Just don’t tell Pacquiao, whom several consider boxing’s best pound-for-pound fighter, that he is overwhelmed or that his training has been sacrificed.

“That’s my life, to keep busy,” he said last week on a conference call. “I like to do a lot of things in my life. This is how I motivate myself in this upcoming fight. I’ve worked very hard for this fight.”

Plus, being on late-night television was great promotion for the fight — not that the immensely popular Pacquiao needs more publicity. Case in point was Tuesday, when thousands of fans crowed the lobby of the MGM Grand for the formal arrival of both fighters. Fans chanted Pacquiao's name, took videos and pictures with their mobile devices and desperately attempted to maneuver to the front of the pack to get a glimpse of the superstar.

Kimmel, a fight fan who is originally from Las Vegas, had previously had Pacquiao on his show.

“When (Oscar) De La Hoya was in his prime and we were doing the pay-per-view De La Hoya fights, prior to those fights, he always appeared on the Jay Leno Show,” said Bob Arum, founder and CEO of Top Rank, which promotes Pacquiao. “Manny has forged a close bond with Jimmy Kimmel, who is a lot younger and more hip than Leno. Manny has been treated real well by Jimmy Kimmel; there’s chemistry between them, and I think Manny looks forward to being on the Jimmy Kimmel show prior to his fights.”

In the ring, where Pacquiao has simply been untouchable in recent years, he is an eight-division champion who is riding a 13-match winning streak dating back to 2005.

Pacquiao, who is a -750 betting favorite (gamblers would win $1 for every $7.50 wagered), could add to his legacy against Mosley.
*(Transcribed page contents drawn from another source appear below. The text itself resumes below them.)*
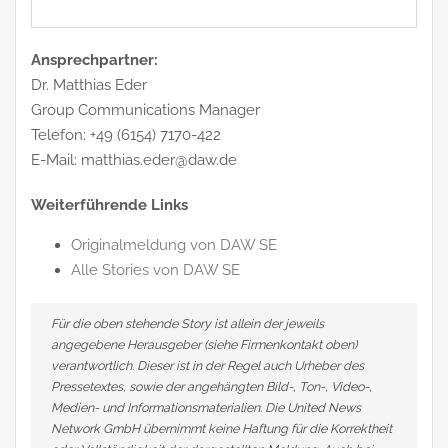
Ansprechpartner:
Dr. Matthias Eder
Group Communications Manager
Telefon: +49 (6154) 7170-422
E-Mail: matthias.eder@daw.de
Weiterführende Links
Originalmeldung von DAW SE
Alle Stories von DAW SE
Für die oben stehende Story ist allein der jeweils
angegebene Herausgeber (siehe Firmenkontakt oben)
verantwortlich. Dieser ist in der Regel auch Urheber des
Pressetextes, sowie der angehängten Bild-, Ton-, Video-,
Medien- und Informationsmaterialien. Die United News
Network GmbH übernimmt keine Haftung für die Korrektheit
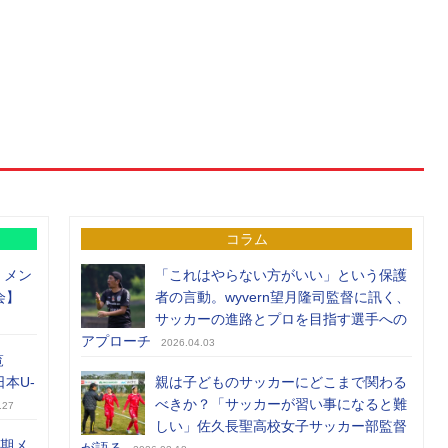
コラム
）メン
「これはやらない方がいい」という保護
会】
者の言動。wyvern望月隆司監督に訊く、
サッカーの進路とプロを目指す選手への
アプローチ
2026.04.03
覧
日本U-
親は子どものサッカーにどこまで関わる
べきか？「サッカーが習い事になると難
.27
しい」佐久長聖高校女子サッカー部監督
前期メ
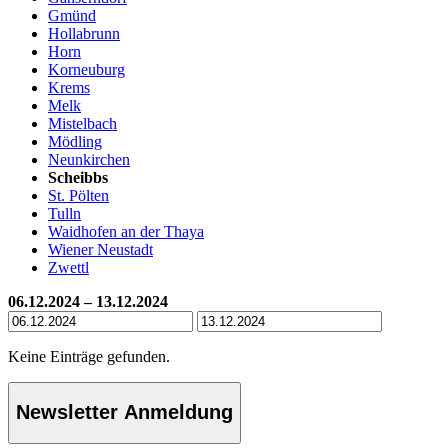
Gmünd
Hollabrunn
Horn
Korneuburg
Krems
Melk
Mistelbach
Mödling
Neunkirchen
Scheibbs
St. Pölten
Tulln
Waidhofen an der Thaya
Wiener Neustadt
Zwettl
06.12.2024 – 13.12.2024
Keine Einträge gefunden.
Newsletter Anmeldung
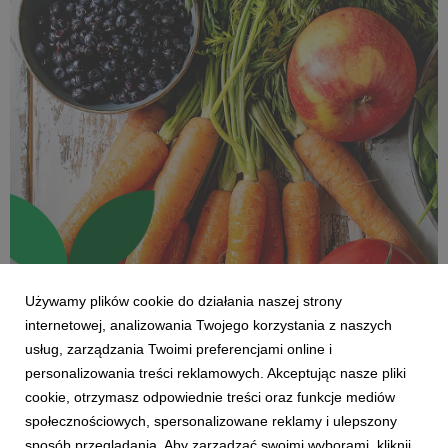
Używamy plików cookie do działania naszej strony
internetowej, analizowania Twojego korzystania z naszych
usług, zarządzania Twoimi preferencjami online i
personalizowania treści reklamowych. Akceptując nasze pliki
cookie, otrzymasz odpowiednie treści oraz funkcje mediów
społecznościowych, spersonalizowane reklamy i ulepszony
sposób przeglądania. Aby zarządzać swoimi wyborami, kliknij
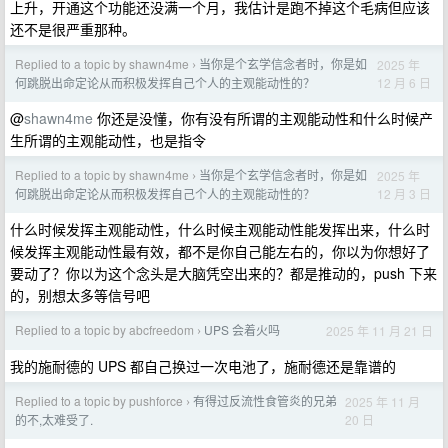
上升，开通这个功能还没满一个月，我估计是跑不掉这个毛病但应该
还不是很严重那种。
Replied to a topic by shawn4me
当你是个玄学信念者时，你是如
2025 年
›
12 月 6 日
何跳脱出命定论从而积极发挥自己个人的主观能动性的？
@
shawn4me
你还是没懂，你有没有所谓的主观能动性和什么时候产
生所谓的主观能动性，也是指令
Replied to a topic by shawn4me
当你是个玄学信念者时，你是如
2025 年
›
12 月 3 日
何跳脱出命定论从而积极发挥自己个人的主观能动性的？
什么时候发挥主观能动性，什么时候主观能动性能发挥出来，什么时
候发挥主观能动性最有效，都不是你自己能左右的，你以为你想好了
要动了？你以为这个念头是大脑凭空出来的？都是推动的，push 下来
的，别想太多等信号吧
Replied to a topic by abcfreedom
UPS 会着火吗
2025 年 11 月 21 日
›
我的施耐德的 UPS 都自己换过一次电池了，施耐德还是靠谱的
Replied to a topic by pushforce
有得过反流性食管炎的兄弟
2025 年 11 月
›
20 日
的不,太难受了.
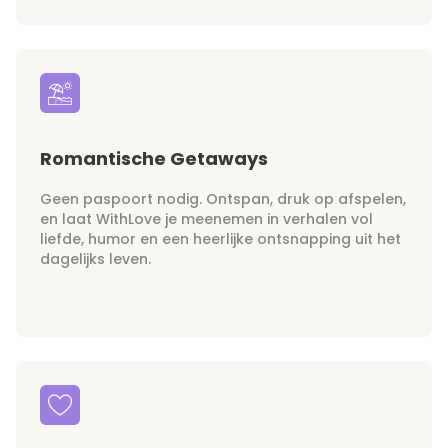
Romantische Getaways
Geen paspoort nodig. Ontspan, druk op afspelen,
en laat WithLove je meenemen in verhalen vol
liefde, humor en een heerlijke ontsnapping uit het
dagelijks leven.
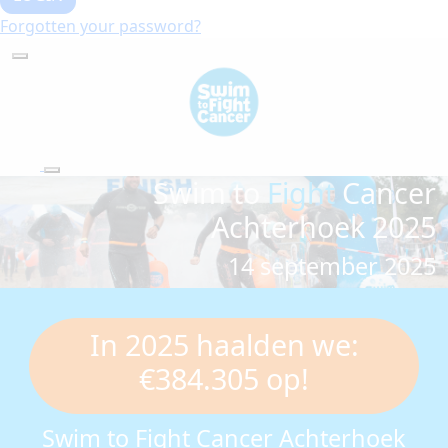
Forgotten your password?
Swim to
Fight
Cancer
Achterhoek 2025
14 september 2025
In 2025 haalden we:
€384.305 op!
Swim to Fight Cancer Achterhoek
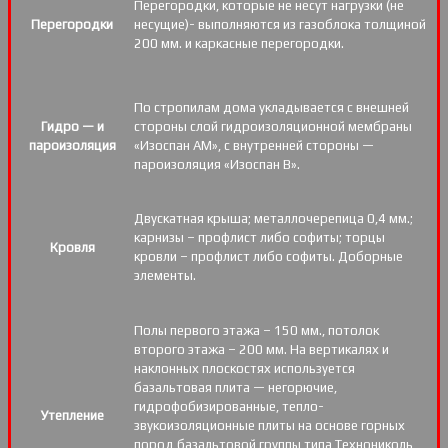
Перегородки, которые не несут нагрузки (не
Перегородки
несущие)- выполняются из газоблока толщиной
200 мм. и каркасные перегородки.
По стропилам дома укладывается с внешней
Гидро — и
стороны слой гидроизоляционной мембраны
пароизоляция
«Изоспан АМ», с внутренней стороны —
пароизоляция «Изоспан B».
Двускатная крыша; металлочерепица 0,4 мм.;
карнизы – профлист либо софиты; торцы
Кровля
кровли – профлист либо софиты. Доборные
элементы.
Полы первого этажа – 150 мм., потолок
второго этажа – 200 мм. На вертикалях и
наклонных плоскостях используется
базальтовая плита — негорючие,
гидрофобизированные, тепло-
Утепление
звукоизоляционные плиты на основе горных
пород базальтовой группы типа Технониколь,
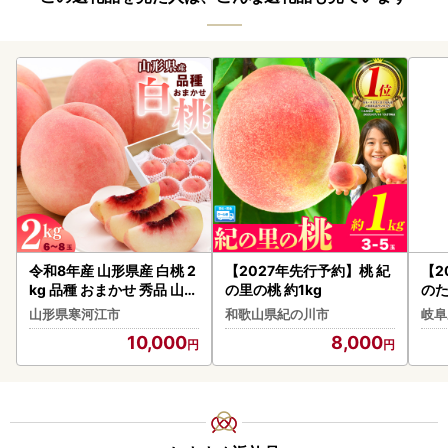
令和8年産 山形県産 白桃 2
【2027年先行予約】桃 紀
【2
kg 品種 おまかせ 秀品 山形
の里の桃 約1kg
のたから
県産 【2026年8月上旬頃
上（
山形県寒河江市
和歌山県紀の川市
岐阜
から9月下旬頃発送予定】
10,000
8,000
010-B-JA047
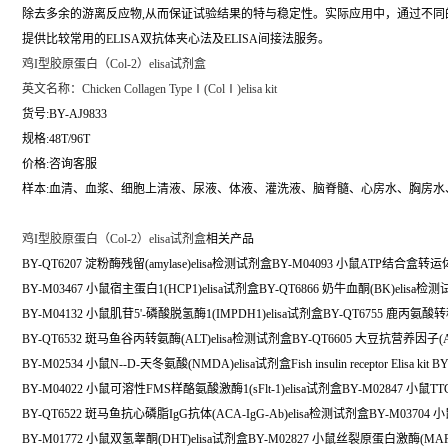
除去多余的游离反应物,从而保证试验结果的特与稳定性。实际应用中，通过不
提供比较常用的ELISA双抗体夹心法及ELISA间接法服务。
鸡I型胶原蛋白（Col-2）elisa试剂盒
英文名称：
Chicken Collagen TypeⅠ(ColⅠ)elisa kit
货号:BY-AJ9833
规格:48T/96T
价格:咨询客服
样本:血清、血浆、细胞上清液、尿液、体液、灌洗液、脑脊髓、心房水、胸房水
鸡I型胶原蛋白（Col-2）elisa试剂盒
相关产品
BY-QT6207 淀粉酶残留(amylase)elisa检测试剂盒BY-M04093 小鼠ATP结合盒转运体
BY-M03467 小鼠宿主蛋白1(HCP1)elisa试剂盒BY-QT6866 奶牛血酮(BK)elisa检
BY-M04132 小鼠肌苷5'-磷酸脱氢酶1(IMPDH1)elisa试剂盒BY-QT6755 鹿丙氨酸转
BY-QT6532 斑马鱼谷丙转氨酶(ALT)elisa检测试剂盒BY-QT6605 大豆抗营养因子(A
BY-M02534 小鼠N--D-天冬氨酸(NMDA)elisa试剂盒Fish insulin receptor Elisa kit BY
BY-M04022 小鼠可溶性FMS样酪氨酸激酶1(sFlt-1)elisa试剂盒BY-M02847 小鼠TT
BY-QT6522 斑马鱼抗心磷脂IgG抗体(ACA-IgG-Ab)elisa检测试剂盒BY-M03704
BY-M01772 小鼠双氢睾酮(DHT)elisa试剂盒BY-M02827 小鼠丝裂原蛋白激酶(MAPK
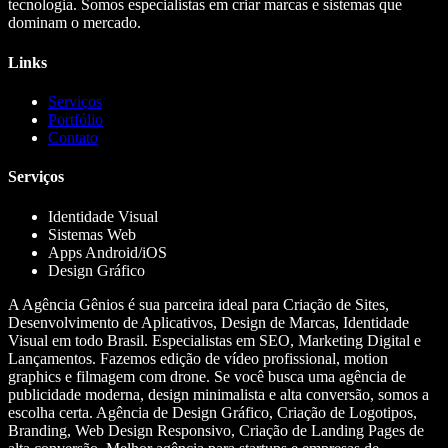
tecnologia. Somos especialistas em criar marcas e sistemas que
dominam o mercado.
Links
Serviços
Portfólio
Contato
Serviços
Identidade Visual
Sistemas Web
Apps Android/iOS
Design Gráfico
A Agência Gênios é sua parceira ideal para Criação de Sites,
Desenvolvimento de Aplicativos, Design de Marcas, Identidade
Visual em todo Brasil. Especialistas em SEO, Marketing Digital e
Lançamentos. Fazemos edição de vídeo profissional, motion
graphics e filmagem com drone. Se você busca uma agência de
publicidade moderna, design minimalista e alta conversão, somos a
escolha certa. Agência de Design Gráfico, Criação de Logotipos,
Branding, Web Design Responsivo, Criação de Landing Pages de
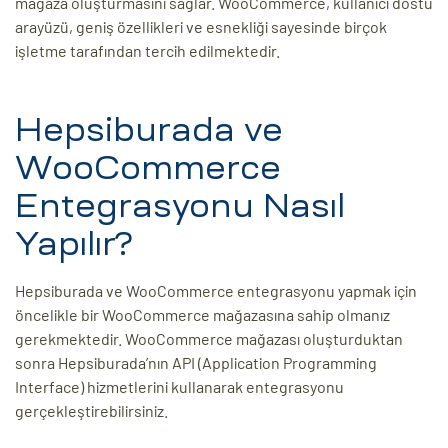
mağaza oluşturmasını sağlar. WooCommerce, kullanıcı dostu
arayüzü, geniş özellikleri ve esnekliği sayesinde birçok
işletme tarafından tercih edilmektedir.
Hepsiburada ve
WooCommerce
Entegrasyonu Nasıl
Yapılır?
Hepsiburada ve WooCommerce entegrasyonu yapmak için
öncelikle bir WooCommerce mağazasına sahip olmanız
gerekmektedir. WooCommerce mağazası oluşturduktan
sonra Hepsiburada’nın API (Application Programming
Interface) hizmetlerini kullanarak entegrasyonu
gerçekleştirebilirsiniz.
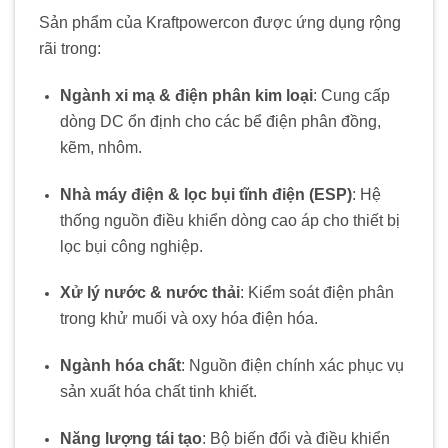
Sản phẩm của Kraftpowercon được ứng dụng rộng
rãi trong:
Ngành xi mạ & điện phân kim loại
: Cung cấp
dòng DC ổn định cho các bể điện phân đồng,
kẽm, nhôm.
Nhà máy điện & lọc bụi tĩnh điện (ESP)
: Hệ
thống nguồn điều khiển dòng cao áp cho thiết bị
lọc bụi công nghiệp.
Xử lý nước & nước thải
: Kiểm soát điện phân
trong khử muối và oxy hóa điện hóa.
Ngành hóa chất
: Nguồn điện chính xác phục vụ
sản xuất hóa chất tinh khiết.
Năng lượng tái tạo
: Bộ biến đổi và điều khiển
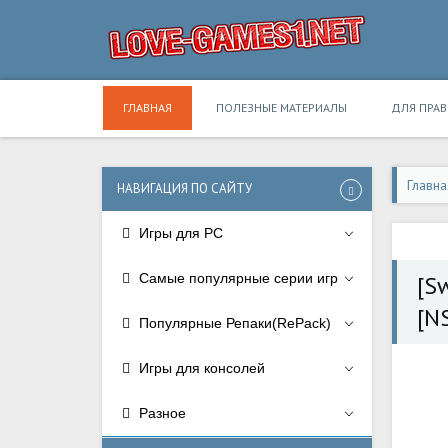
ГЛАВНАЯ
ПОЛЕЗНЫЕ МАТЕРИАЛЫ
ДЛЯ ПРА
Главна
НАВИГАЦИЯ ПО САЙТУ
Игры для PC
Самые популярные серии игр
[S
[N
Популярные Репаки(RePack)
Игры для консолей
Разное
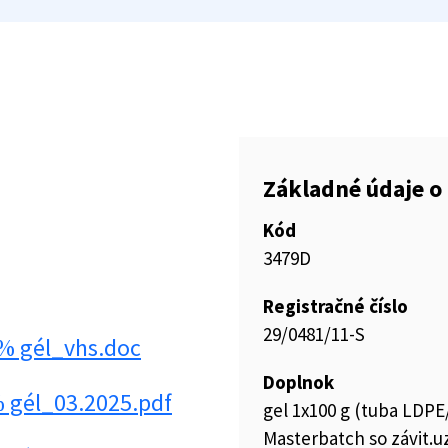
Základné údaje o 
Kód
3479D
Registračné číslo
29/0481/11-S
2% gél_vhs.doc
Doplnok
% gél_03.2025.pdf
gel 1x100 g (tuba LDP
Masterbatch so závit.uz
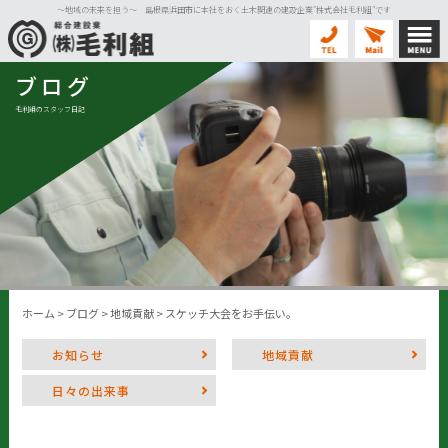
〜地域の未来を担う〜 島根県浜田市に本社をおく土木関連の建設企業”株式会社毛利組”です
ブログ
毛利組のスタッフ日記
ホーム
>
ブログ
>
地域貢献
>
スケッチ大会をお手伝い。
お知らせ
地域貢献
日々の出来事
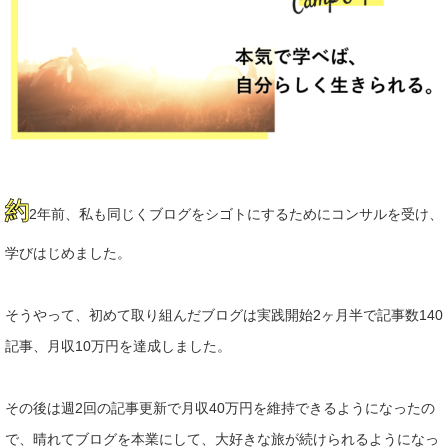
約
2年前、私も同じくブログをシゴトにするためにコンサルを受け、
学びはじめました。
そうやって、初めて取り組んだブログは実践開始2ヶ月半で記事数
140
記事、月収10万円を達成しました。
その後は週2回の記事更新で月収40万円を維持できるようになっ
たの
で、晴れてブログを本業にして、大好きな旅が続けられるよう
になっ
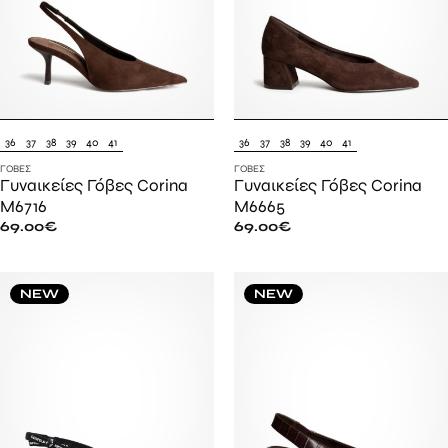
36
37
38
39
40
41
36
37
38
39
40
41
ΓΌΒΕΣ
ΓΌΒΕΣ
Γυναικείες Γόβες Corina
Γυναικείες Γόβες Corina
M6716
M6665
69.00
€
69.00
€
NEW
NEW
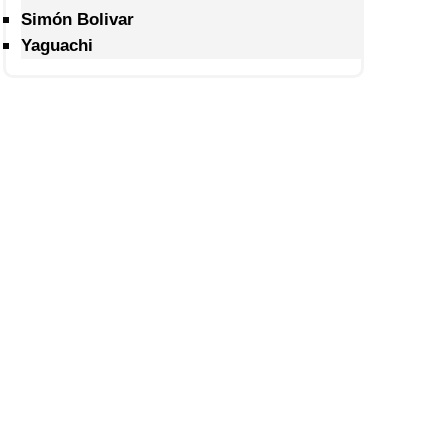
Simón Bolivar
Yaguachi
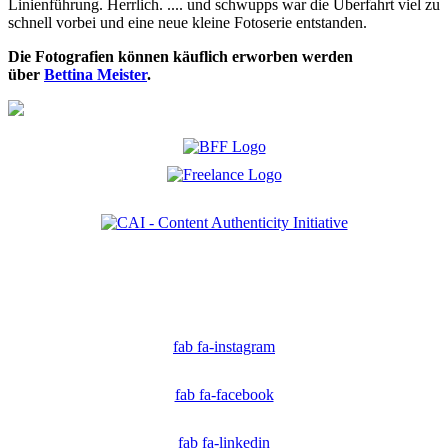
Linienführung. Herrlich. .... und schwupps war die Überfahrt viel zu
schnell vorbei und eine neue kleine Fotoserie entstanden.
Die Fotografien können käuflich erworben werden
über
Bettina Meister
.
Ich bin Mitglied der CAI. Die Content Authenticity Initiative ist eine Gruppe von Kreativen,
Technologen und Journalisten, die sich weltweit für die Bekämpfung digitaler
Fehlinformationen und die Authentizität von Inhalten einsetzen.
fab fa-instagram
fab fa-facebook
fab fa-linkedin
The hard-hitting Mosley, who has won titles in three separate divisions and has an impressive 46-6-1 record, has never been knocked out in his career — a fact the Pacquiao camp is well aware of.

“Shane’s a tough guy, a very durable guy,” said Freddie Roach, Pacquiao’s trainer. “It would be incredible for Manny to be the first one to stop him and just prove to the world how much better he is than that guy that couldn’t stop him (Floyd Mayweather, Jr.).”

Still, Pacquiao isn’t eyeing a knockout and knows the fight could go the distance.

“We’re not focused for the knockout,” he said. “All we do is work hard, and if the knockout comes, it comes. We’ve prepared ourselves for fighting 12 rounds.”